E quanto a nós, Brasil, fica a certeza de que tanto Jair Bolsonaro quanto Lula, na sua admiração pelo autocrata Putin, representam justamente a mesma visão ultrapassada da geopolítica mundial. Estar contra as nações ocidentais neste caso não significa em nenhum momento apoiar erros do passado cometidos pelos Estados Unidos, como a invasão do Iraque. A argumentação de Lula ao criticar a OTAN e os Estados Unidos é admitir que a Rússia está certa em invadir um país soberano e democrático. A adesão à OTAN acabou por se demonstrar realmente necessária à Ucrânia, pois o perigo de agressão imperialista vem justamente daquele autocrata que confirmou a intenção de submissão política dos países do leste europeu à “Mãe Rússia”, como na época soviética.
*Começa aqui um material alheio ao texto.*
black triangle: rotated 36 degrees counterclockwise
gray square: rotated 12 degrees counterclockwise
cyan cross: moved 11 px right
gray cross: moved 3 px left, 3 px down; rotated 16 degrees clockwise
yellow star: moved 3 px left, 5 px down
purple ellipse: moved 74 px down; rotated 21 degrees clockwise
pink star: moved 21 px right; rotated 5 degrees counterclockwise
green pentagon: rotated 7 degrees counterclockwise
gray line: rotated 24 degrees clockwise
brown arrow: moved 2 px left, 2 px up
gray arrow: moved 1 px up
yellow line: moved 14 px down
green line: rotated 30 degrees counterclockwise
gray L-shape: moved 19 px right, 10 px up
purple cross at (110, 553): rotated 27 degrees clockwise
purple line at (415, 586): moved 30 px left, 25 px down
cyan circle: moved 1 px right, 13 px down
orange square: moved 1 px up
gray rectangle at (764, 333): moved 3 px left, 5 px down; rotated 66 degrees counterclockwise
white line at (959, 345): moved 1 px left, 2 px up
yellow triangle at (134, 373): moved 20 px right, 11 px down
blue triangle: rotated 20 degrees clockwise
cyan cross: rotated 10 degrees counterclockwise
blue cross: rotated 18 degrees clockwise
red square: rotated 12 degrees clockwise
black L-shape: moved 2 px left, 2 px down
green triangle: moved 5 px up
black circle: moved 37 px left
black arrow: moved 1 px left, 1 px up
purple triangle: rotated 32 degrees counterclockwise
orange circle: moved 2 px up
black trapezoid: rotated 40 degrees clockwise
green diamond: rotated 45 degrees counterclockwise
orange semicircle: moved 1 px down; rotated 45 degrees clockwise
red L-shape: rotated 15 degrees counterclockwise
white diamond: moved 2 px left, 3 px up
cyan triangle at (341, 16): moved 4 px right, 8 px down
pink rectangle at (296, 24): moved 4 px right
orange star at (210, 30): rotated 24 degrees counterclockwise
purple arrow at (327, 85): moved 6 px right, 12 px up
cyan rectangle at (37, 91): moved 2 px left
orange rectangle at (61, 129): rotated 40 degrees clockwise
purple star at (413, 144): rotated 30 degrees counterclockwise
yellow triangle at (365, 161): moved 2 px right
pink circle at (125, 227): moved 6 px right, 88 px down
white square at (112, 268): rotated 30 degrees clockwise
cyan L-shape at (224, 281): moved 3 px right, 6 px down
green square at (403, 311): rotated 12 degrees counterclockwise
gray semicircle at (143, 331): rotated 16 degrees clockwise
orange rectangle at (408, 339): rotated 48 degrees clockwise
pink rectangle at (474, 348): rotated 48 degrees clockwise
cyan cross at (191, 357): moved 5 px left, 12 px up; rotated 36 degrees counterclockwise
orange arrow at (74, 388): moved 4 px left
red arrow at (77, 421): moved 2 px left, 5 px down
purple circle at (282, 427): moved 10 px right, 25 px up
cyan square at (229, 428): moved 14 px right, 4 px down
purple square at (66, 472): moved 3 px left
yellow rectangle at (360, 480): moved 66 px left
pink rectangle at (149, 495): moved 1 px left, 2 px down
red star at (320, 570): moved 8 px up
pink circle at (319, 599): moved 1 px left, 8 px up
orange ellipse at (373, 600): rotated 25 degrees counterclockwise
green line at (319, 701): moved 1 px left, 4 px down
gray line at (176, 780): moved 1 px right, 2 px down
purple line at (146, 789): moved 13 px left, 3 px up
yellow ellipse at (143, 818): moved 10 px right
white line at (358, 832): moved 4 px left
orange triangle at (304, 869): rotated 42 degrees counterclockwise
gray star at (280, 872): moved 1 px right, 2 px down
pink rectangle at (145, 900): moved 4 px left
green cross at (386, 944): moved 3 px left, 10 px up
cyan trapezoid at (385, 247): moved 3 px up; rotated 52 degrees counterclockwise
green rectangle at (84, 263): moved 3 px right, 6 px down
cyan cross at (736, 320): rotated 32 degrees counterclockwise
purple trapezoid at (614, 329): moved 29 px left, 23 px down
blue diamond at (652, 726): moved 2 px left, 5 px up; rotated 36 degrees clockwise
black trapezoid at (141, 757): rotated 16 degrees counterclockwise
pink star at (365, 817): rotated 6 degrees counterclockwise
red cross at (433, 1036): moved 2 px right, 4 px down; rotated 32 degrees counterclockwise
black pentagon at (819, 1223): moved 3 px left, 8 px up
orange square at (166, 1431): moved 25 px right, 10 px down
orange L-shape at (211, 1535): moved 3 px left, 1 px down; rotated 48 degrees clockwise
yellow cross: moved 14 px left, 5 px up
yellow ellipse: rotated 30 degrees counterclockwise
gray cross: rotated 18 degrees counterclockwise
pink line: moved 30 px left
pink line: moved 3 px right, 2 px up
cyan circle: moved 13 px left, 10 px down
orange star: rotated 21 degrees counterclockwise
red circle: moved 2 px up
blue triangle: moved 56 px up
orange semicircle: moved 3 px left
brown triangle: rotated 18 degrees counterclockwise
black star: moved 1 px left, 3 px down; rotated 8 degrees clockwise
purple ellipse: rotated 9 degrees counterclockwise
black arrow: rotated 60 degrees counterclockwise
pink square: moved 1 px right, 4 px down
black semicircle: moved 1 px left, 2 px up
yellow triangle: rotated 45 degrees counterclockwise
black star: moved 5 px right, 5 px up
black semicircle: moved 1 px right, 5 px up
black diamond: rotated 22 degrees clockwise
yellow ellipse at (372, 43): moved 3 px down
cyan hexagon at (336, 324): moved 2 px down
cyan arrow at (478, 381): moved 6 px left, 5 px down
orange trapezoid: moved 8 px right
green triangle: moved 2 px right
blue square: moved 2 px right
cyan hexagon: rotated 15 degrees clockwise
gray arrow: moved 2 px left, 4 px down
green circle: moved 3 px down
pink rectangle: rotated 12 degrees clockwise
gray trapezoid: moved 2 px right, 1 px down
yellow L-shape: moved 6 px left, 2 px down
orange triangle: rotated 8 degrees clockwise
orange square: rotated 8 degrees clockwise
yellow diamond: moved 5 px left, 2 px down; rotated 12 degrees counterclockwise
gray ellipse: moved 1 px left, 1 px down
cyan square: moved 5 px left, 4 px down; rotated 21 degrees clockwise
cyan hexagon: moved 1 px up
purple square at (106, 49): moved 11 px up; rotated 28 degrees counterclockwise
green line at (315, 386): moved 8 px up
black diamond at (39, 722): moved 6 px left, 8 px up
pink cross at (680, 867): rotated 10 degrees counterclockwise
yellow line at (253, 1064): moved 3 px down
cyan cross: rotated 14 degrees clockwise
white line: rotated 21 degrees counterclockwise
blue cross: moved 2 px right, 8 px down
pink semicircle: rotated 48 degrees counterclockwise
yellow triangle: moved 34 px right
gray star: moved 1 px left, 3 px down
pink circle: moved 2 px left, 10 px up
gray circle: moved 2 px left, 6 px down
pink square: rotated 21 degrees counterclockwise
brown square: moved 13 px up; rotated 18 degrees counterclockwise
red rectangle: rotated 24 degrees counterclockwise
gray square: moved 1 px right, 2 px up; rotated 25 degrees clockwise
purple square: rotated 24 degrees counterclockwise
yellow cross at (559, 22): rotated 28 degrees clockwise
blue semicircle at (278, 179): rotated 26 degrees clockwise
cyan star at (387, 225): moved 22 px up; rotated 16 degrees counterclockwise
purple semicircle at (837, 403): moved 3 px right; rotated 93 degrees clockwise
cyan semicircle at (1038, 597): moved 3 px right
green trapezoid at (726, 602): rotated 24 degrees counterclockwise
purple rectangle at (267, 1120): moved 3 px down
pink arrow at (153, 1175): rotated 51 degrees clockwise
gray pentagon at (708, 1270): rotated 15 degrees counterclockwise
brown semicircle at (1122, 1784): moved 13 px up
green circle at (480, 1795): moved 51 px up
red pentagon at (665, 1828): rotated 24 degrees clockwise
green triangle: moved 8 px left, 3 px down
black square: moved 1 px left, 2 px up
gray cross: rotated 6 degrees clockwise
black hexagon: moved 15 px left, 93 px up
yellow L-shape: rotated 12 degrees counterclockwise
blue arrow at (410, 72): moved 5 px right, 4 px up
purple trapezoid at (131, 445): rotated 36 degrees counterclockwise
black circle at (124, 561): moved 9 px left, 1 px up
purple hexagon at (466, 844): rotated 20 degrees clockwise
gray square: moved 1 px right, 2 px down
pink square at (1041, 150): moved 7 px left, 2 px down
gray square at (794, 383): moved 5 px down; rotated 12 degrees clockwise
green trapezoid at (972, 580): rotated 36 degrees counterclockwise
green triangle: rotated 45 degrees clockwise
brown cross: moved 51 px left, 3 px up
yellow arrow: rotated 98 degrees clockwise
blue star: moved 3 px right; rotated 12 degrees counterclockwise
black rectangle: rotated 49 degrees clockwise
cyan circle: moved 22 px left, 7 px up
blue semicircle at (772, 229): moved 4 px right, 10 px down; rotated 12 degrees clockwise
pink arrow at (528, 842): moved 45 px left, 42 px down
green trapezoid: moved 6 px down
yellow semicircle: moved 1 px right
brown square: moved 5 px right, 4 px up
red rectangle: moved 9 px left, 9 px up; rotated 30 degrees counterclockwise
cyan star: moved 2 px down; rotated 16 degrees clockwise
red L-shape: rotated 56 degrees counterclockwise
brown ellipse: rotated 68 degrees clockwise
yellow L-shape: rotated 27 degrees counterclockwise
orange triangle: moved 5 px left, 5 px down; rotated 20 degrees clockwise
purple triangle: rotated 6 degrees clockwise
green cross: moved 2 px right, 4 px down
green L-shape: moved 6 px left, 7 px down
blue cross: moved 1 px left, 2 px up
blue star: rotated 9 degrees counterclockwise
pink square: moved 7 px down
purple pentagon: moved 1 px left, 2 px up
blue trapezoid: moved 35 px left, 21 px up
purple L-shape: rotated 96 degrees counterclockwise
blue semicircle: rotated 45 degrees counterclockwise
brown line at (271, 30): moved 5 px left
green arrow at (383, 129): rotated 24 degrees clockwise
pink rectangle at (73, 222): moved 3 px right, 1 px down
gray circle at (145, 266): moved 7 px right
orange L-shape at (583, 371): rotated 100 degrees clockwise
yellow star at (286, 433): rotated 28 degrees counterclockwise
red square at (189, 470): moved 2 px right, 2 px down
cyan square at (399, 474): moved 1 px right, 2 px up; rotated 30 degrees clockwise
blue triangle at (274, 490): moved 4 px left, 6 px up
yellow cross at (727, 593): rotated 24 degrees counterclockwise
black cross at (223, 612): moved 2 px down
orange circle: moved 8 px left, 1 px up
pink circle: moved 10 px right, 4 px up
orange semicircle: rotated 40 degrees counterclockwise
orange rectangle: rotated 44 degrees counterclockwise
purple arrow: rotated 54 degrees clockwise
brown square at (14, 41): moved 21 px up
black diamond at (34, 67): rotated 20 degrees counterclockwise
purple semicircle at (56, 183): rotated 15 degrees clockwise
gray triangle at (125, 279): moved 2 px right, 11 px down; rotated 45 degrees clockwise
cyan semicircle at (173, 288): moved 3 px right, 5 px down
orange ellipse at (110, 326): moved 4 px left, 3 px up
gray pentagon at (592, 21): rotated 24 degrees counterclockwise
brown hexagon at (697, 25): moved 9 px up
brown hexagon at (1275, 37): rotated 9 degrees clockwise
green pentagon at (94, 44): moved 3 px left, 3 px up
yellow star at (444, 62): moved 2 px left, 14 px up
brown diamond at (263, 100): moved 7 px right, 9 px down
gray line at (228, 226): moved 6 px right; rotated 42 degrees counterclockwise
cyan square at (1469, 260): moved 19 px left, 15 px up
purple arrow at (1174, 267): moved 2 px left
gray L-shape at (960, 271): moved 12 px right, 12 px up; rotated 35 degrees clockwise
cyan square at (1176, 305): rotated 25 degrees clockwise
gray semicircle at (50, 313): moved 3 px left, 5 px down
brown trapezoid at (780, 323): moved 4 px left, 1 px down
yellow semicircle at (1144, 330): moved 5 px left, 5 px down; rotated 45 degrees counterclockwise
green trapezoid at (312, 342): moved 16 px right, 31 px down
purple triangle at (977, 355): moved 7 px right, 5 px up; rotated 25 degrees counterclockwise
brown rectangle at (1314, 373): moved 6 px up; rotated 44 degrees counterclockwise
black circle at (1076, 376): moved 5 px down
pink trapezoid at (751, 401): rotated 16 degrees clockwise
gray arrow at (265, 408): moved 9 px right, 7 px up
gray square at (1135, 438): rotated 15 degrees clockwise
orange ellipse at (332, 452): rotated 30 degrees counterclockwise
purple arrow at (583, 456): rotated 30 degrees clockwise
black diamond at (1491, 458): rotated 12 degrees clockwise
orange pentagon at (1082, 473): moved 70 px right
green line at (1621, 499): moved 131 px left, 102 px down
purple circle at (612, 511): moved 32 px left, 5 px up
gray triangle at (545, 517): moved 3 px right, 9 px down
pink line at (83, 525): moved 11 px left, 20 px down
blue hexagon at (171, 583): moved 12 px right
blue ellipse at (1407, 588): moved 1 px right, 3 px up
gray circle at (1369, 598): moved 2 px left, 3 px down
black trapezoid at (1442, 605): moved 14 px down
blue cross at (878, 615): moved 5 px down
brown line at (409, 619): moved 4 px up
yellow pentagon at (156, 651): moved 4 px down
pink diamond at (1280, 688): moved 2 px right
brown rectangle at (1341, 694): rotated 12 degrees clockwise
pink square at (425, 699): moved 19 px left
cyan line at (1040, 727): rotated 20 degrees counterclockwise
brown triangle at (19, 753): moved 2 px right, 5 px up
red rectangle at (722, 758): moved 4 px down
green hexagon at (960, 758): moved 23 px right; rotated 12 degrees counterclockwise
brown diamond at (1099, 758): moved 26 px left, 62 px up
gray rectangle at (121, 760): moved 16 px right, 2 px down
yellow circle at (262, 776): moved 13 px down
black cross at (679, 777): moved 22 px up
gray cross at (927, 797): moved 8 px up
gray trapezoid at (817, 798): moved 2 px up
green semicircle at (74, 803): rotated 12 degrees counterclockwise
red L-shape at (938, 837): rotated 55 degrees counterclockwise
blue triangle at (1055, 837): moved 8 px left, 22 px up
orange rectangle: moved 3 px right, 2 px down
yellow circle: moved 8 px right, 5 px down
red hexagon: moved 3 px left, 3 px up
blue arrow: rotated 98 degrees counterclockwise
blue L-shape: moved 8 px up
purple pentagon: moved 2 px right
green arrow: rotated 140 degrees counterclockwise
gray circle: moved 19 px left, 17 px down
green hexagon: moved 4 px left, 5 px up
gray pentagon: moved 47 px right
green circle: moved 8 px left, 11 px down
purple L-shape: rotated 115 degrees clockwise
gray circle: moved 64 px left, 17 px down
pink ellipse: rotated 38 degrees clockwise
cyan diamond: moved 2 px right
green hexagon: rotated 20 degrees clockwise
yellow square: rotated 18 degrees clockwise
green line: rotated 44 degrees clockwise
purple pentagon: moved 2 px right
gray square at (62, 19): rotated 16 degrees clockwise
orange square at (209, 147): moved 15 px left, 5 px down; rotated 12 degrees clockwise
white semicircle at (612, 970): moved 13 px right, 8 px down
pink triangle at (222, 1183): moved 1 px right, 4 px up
Já Bolsonaro equivoca-se novamente em apostar em suas simpatias pessoais à projetos totalitários como o de Vladimir Putin. Seja porque gostaria de transformar seu governo em uma versão “putiniana” de falsa democracia, seja porque Trump, seu paradigma ideológico, está fora do governo dos Estados Unidos, Bolsonaro desenvolve novamente sua própria política de internet, como fez no caso das vacinas, em contrariedade aos órgãos de governo, neste caso o Itamaraty, transformando o Brasil em um país esquizofrênico aos olhares do mundo. Apesar de pouco relevante para o desfecho dessa crise, mas importante no concerto das nações democráticas, a dubiedade do posicionamento brasileiro só nos prejudica. Certo é também que o final do mandato de Bolsonaro será duramente afetado pelas consequências dessa guerra, pois não há como impedir a transferência dos custos do aumento do barril de petróleo para a população via inflação dos combustíveis. Isso, além de dificuldades com setores exportadores e importadores, seria suficiente para qualquer governante desejar o fim dessa agressão da Rússia contra a Ucrânia. Entretanto, não existe bom senso nos julgamentos de Bolsonaro e vamos, mais uma vez, sofrer mais que o necessário em decorrência de seu desequilíbrio e ignorância.